Exercise description – Across all the entries, how many lines hold "kedvezmény"? Answer with that number and nothing else.

++++ Data to process ++++

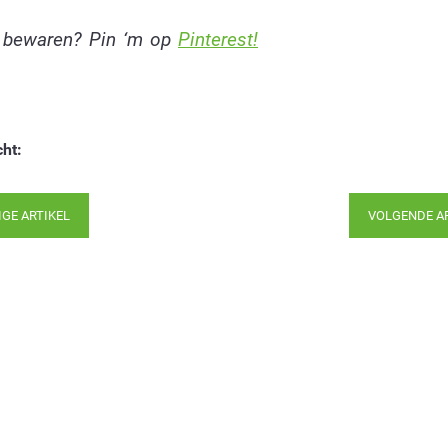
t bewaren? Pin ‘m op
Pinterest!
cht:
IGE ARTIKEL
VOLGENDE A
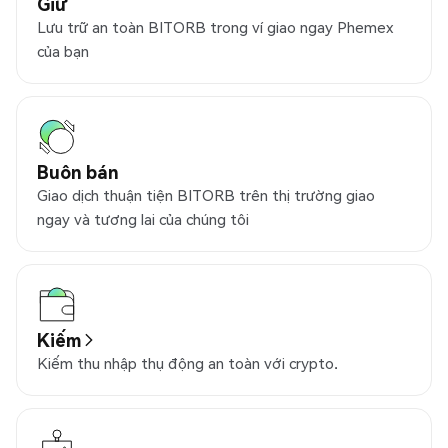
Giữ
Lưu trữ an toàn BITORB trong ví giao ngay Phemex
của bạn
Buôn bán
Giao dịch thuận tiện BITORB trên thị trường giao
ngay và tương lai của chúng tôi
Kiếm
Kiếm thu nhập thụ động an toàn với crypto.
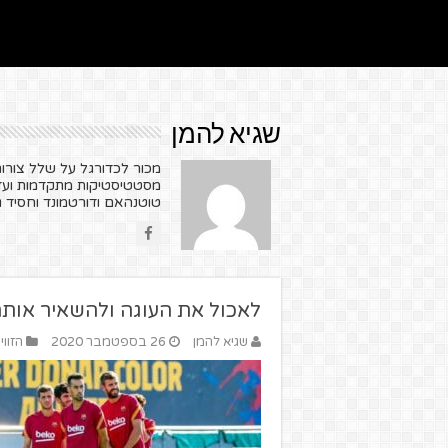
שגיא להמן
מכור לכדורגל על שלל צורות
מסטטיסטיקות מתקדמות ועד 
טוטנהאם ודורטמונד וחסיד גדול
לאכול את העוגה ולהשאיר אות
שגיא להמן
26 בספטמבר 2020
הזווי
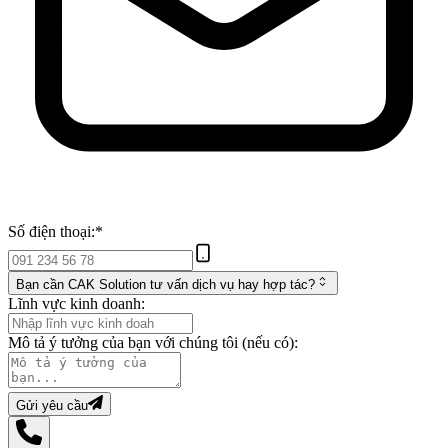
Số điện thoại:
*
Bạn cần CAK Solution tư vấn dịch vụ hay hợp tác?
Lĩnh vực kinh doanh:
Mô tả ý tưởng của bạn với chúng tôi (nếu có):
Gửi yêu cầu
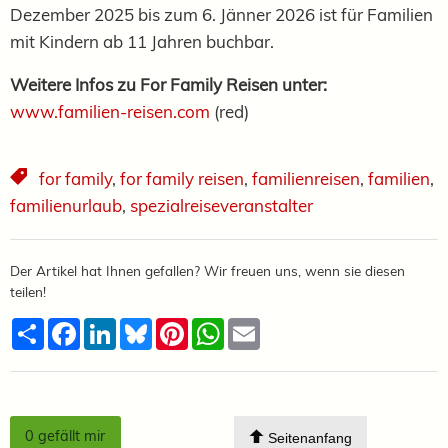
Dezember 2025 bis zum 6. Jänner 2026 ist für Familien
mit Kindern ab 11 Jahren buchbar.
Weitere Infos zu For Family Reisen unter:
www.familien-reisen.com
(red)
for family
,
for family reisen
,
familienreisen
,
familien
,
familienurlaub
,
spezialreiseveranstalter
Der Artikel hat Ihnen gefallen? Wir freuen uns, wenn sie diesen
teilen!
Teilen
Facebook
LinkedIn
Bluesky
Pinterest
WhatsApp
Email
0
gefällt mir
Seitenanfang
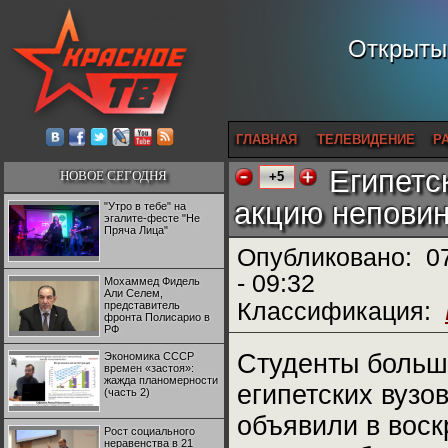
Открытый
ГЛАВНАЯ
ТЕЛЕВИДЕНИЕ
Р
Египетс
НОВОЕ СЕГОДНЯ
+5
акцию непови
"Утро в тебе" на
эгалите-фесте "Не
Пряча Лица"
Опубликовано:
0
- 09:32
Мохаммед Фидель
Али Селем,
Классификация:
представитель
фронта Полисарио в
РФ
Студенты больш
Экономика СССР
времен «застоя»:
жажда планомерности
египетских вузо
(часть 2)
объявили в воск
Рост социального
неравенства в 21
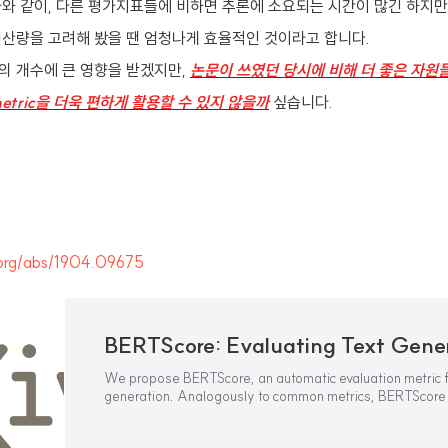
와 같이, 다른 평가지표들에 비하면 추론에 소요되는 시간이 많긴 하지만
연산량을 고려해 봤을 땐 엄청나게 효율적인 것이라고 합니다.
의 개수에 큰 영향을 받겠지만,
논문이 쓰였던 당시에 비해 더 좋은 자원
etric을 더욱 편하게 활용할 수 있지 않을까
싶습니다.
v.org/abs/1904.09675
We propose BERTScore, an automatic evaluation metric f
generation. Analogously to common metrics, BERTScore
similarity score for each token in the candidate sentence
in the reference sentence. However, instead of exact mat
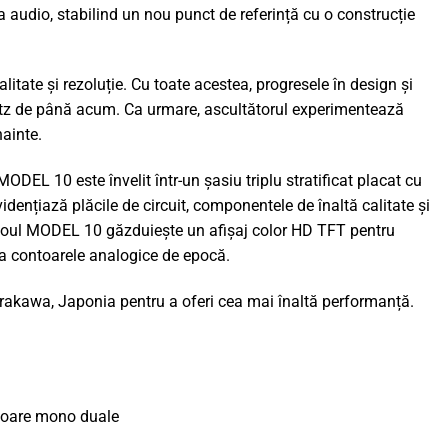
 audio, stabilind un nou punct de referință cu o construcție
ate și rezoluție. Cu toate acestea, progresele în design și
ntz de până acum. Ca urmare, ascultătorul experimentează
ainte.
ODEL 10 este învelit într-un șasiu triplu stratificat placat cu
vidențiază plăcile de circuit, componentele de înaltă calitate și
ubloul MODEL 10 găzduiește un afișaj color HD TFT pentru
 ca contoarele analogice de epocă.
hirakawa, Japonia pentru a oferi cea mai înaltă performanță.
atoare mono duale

++++
++++ Data to process ++++

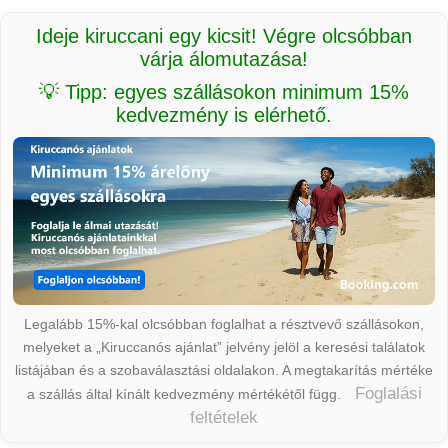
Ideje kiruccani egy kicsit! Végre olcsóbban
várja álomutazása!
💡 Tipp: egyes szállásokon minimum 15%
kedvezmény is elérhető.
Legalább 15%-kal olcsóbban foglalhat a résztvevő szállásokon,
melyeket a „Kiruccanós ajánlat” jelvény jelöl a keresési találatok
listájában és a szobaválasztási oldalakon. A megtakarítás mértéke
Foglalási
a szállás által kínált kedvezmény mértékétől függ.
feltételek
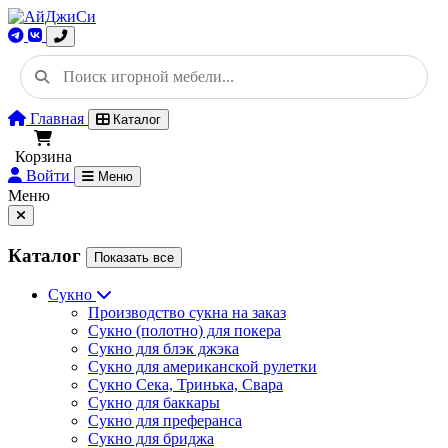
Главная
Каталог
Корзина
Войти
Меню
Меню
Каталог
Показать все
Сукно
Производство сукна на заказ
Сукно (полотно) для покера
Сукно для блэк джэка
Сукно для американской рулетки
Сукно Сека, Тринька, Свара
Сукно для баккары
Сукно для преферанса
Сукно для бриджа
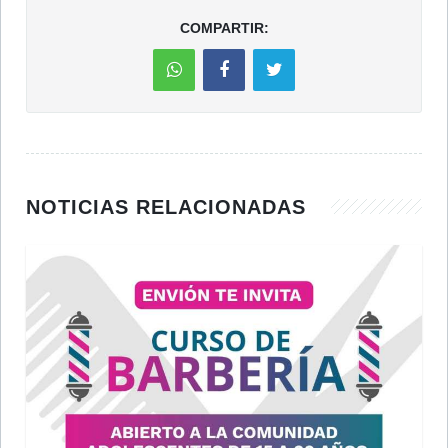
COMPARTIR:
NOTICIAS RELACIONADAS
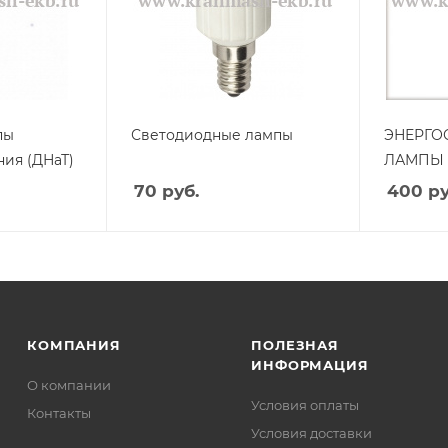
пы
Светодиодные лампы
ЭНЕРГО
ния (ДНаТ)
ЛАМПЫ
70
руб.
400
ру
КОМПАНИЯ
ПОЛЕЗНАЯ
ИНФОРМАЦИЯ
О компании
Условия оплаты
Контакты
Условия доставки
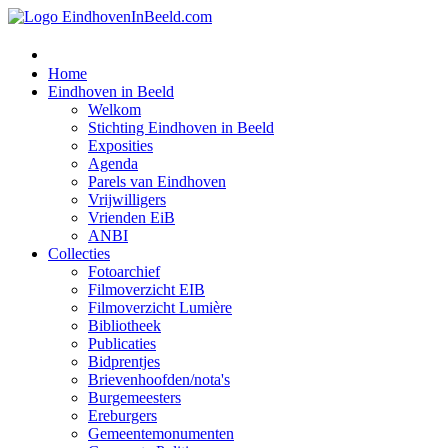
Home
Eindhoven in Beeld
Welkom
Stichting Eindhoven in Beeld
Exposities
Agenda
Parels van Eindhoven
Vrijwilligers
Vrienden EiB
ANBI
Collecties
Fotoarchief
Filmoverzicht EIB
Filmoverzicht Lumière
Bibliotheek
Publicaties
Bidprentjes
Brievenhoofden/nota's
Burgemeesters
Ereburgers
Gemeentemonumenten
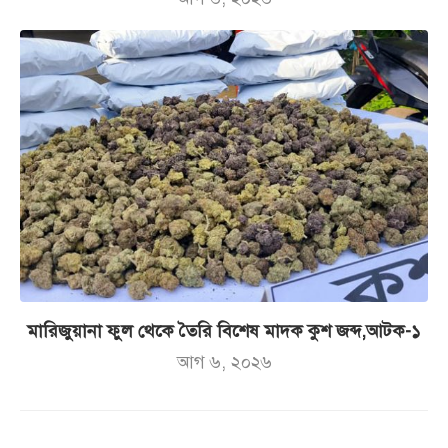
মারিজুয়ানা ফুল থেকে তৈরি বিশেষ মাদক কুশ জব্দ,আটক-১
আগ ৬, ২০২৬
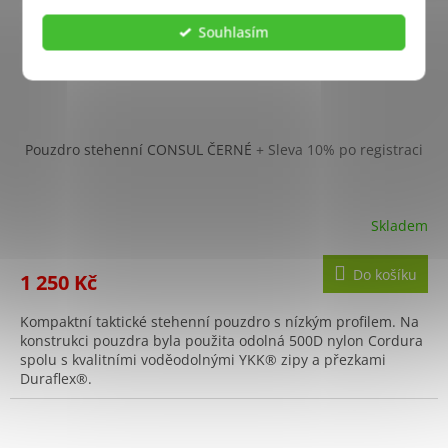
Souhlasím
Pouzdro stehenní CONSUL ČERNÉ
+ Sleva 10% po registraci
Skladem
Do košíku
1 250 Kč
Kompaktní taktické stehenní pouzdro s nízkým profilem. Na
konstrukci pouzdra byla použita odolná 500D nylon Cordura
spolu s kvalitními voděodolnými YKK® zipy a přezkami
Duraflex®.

++++
++++ Data to process ++++

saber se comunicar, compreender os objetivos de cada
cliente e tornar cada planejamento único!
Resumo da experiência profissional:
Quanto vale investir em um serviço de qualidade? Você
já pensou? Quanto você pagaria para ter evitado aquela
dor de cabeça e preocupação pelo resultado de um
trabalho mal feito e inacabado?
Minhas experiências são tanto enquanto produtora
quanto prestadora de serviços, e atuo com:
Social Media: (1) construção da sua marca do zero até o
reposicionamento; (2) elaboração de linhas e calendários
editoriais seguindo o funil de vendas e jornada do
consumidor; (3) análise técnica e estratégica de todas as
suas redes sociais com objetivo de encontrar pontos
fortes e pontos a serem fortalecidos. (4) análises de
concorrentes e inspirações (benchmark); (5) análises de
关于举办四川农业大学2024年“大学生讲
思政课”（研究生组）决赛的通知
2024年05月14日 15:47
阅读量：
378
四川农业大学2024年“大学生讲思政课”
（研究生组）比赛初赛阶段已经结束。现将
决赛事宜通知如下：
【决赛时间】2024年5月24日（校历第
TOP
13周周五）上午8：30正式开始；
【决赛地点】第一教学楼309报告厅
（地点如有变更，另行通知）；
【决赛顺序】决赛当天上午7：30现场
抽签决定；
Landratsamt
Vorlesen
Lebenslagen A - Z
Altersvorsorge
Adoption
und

++++

Answer space – 2